Published: September 20, 2021

SEIU members reach agreement with State on Vaccine Mandate implementation.

When Governor Brown issued a vaccine mandate to State employees, our union immediately issued a demand to bargain because we knew that workers’ voices needed to be part of the process. Through bargaining surveys, tele-town halls, and numerous conversations with members across the state, we honed in on the priority issues for our members: safe worksites, access to leave for getting the vaccine and recovering, and a clear exceptions process for employees unable to get the vaccine. We’re proud to say we were able to win language that gets at all these priority issues, and more!

This agreement is a win for public health and a reminder that we must always include the voices of essential workers who are often the people most impacted by policy decisions.

Here are a few highlights of the agreement:


  • Vaccinated employees, or employees with an approved exception, will be able to request up to 80 hours of hardship leave when quarantining or recovering after a COVID diagnosis. Employees will also be able to donate sick leave in addition to vacation and compensatory time.
  • Full reopening of state offices will be delayed until January 1, 2022.
  • The employer will provide information to employees about COVID-19 vaccines that may be useful to answer questions or concerns from employees considering whether to get vaccinated.


  • The State will seek to provide on-site COVID-19 vaccination. When on-site vaccinations are not an option, the State will provide information weekly about where to access the vaccine near worksites.
  • Employees will be allowed work and/or flex time to get the vaccine during normal work hours, when possible.
  • Employees who can’t get the vaccine during normal work hours will be compensated for the time it takes to get the vaccine, pursuant to Article 32 – Overtime, if applicable.
  • Employees unable to work due to adverse reactions to the vaccine shall use accrued sick leave for the time needed to recover.
  • An employee who exhausts their sick leave will be granted miscellaneous paid leave (MPL) for the time needed to recover. If more than one day of MPL is needed (not including first shift), the employee will be required to get documentation from a health care provider indicating the need for time off work, and expected length of time needed to recover.


  • The State will make reasonable accommodations for employees unable to be vaccinated due to disability, qualifying medical conditions, or a sincerely held religious belief. Reasonable accommodations may include, but are not limited to, remote or telework (where possible), transfer of positions, shift changes, or physical modifications to the employee’s work area.
  • Employees seeking an exception must do so on or before October 18, 2021.
  • After October 18, 2021, if an exception request is denied, the employee will have seven days from the denial to begin the vaccination process (get first dose) before the State takes personnel action.
  • Between the time of denial and full vaccination status, the employee will use accrued vacation or compensatory time or leave without pay to cover the time until full vaccination status is reached.
  • Exception denials are not grievable, but the employee may seek recourse through BOLI or other legal avenues.
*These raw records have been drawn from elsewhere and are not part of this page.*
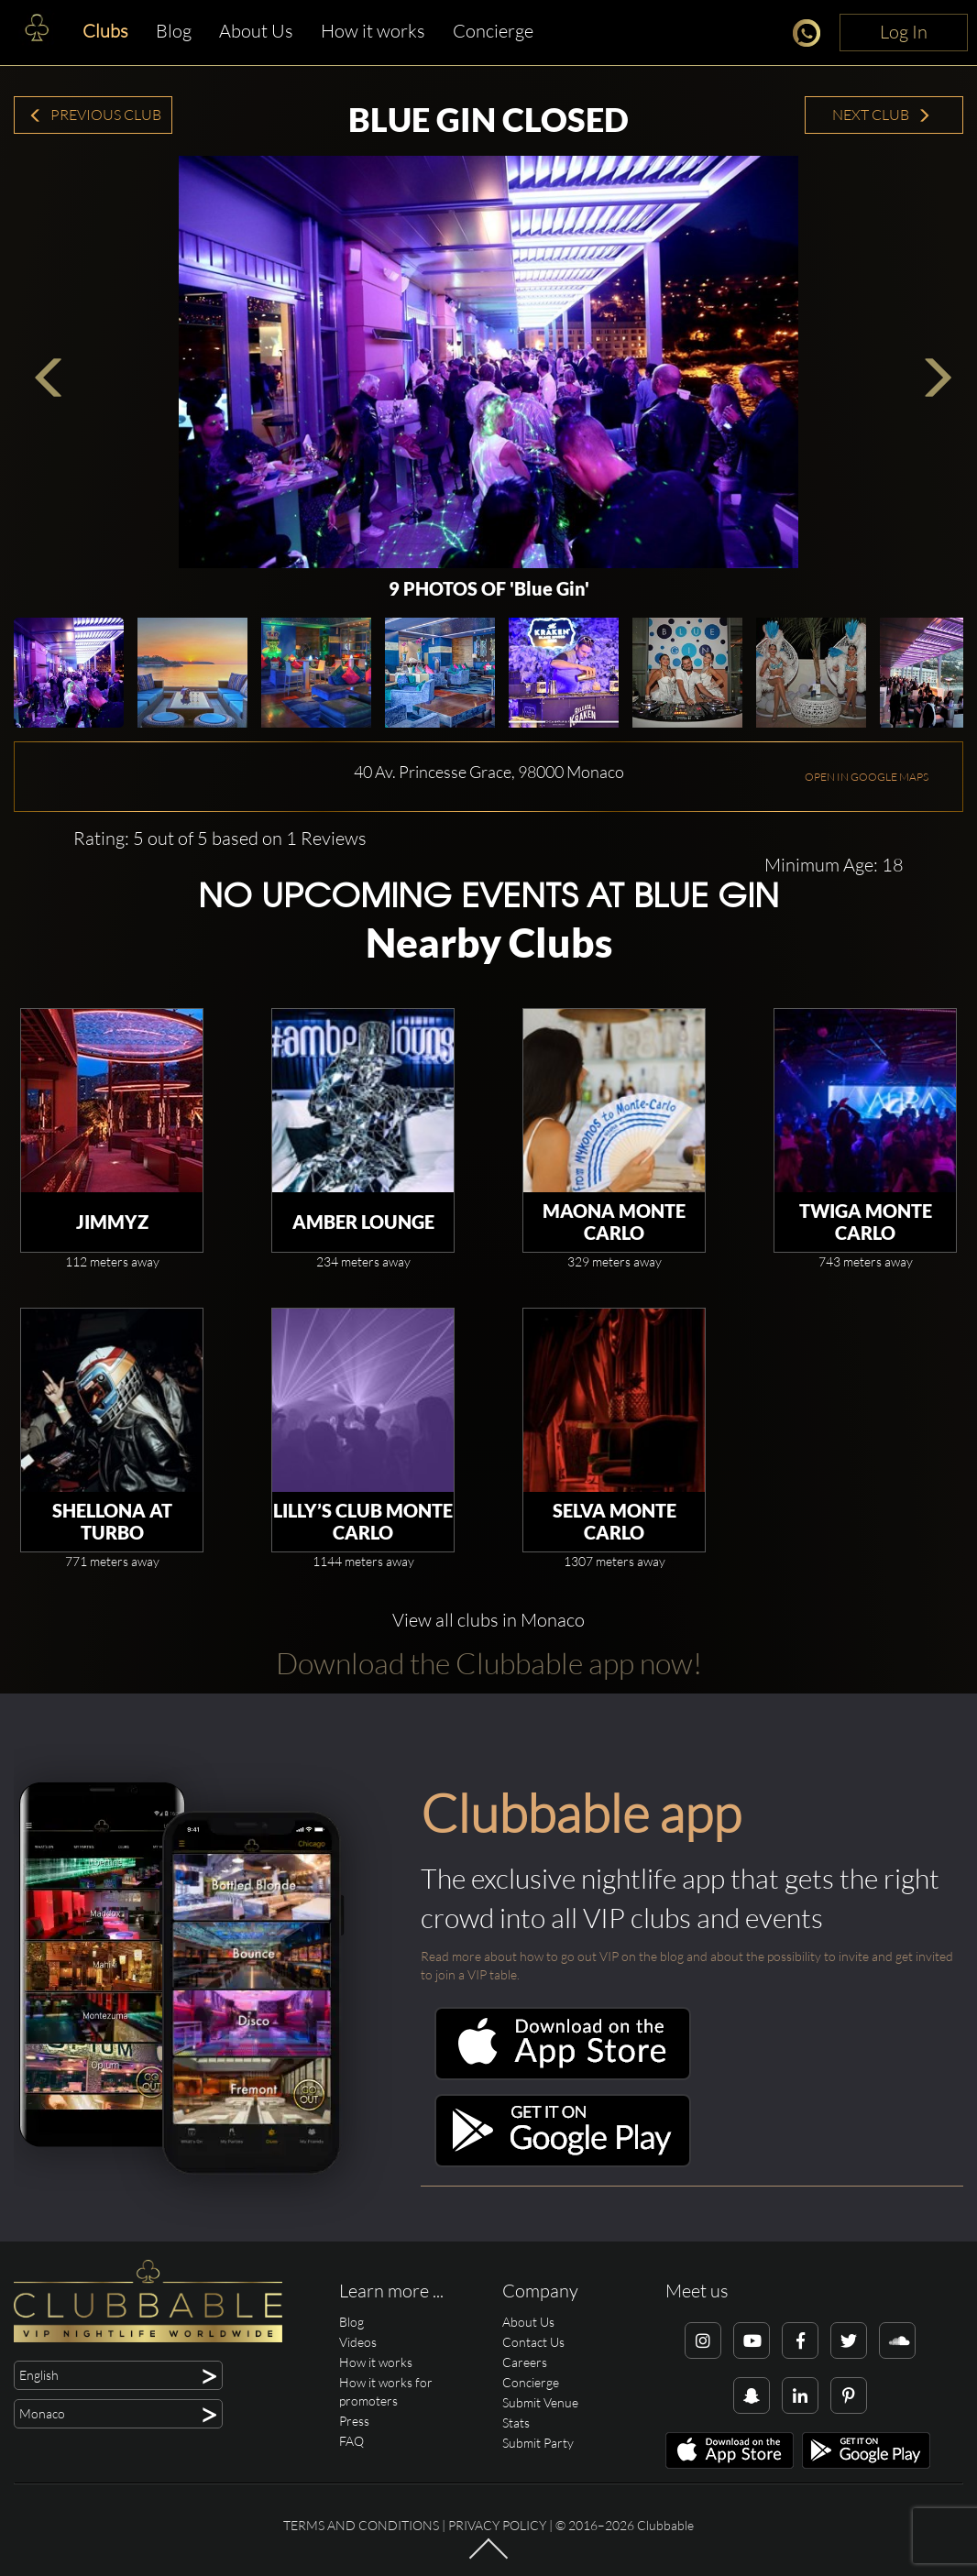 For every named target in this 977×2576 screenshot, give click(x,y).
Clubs (105, 30)
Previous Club (94, 114)
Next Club (881, 114)
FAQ (351, 2441)
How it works (373, 30)
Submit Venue (540, 2402)
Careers (524, 2362)
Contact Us (533, 2342)
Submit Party (538, 2442)
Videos (358, 2342)
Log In (904, 31)
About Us (256, 30)
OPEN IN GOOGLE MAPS (866, 777)
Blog (174, 30)
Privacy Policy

  • Employees must begin the vaccination process (received at least one dose) or the exception process (submitted written request for exception) by October 18, 2021 in order to avoid personnel action.
  • Employees who have begun, but not completed the vaccination process will have until November 30, 2021 to become fully vaccinated, and avoid personnel action.
  • Between October 18, 2021 and the point of full vaccination status employees will be expected to work remotely, if possible. If remote work is not possible, employees will use accrued vacation or compensatory time or leave without pay to cover the time until full vaccination status is reached.
  • Employees who have entered into the exception process on or before October 18, 2021 will be allowed to complete the exception process before the State takes any personnel action. The employee will be allowed to continue working while awaiting a decision on their exception request.


  • The employer will accept any COVID-19 vaccination that has been either fully approved by the FDA or authorized for emergency use.
  • Proof of vaccination may include, but is not limited to a COVID-19 vaccination record card, a copy or digital picture of the vaccination record card, or a print-out from OHA’s immunization registry.
  • These records will be kept separate from the employees’ personnel files. The employer will not disclose whether an individual employee is vaccinated. General vaccination level information may be disclosed if it is de-identified and in the aggregate (i.e. 95% of the agency’s employees have been vaccinated.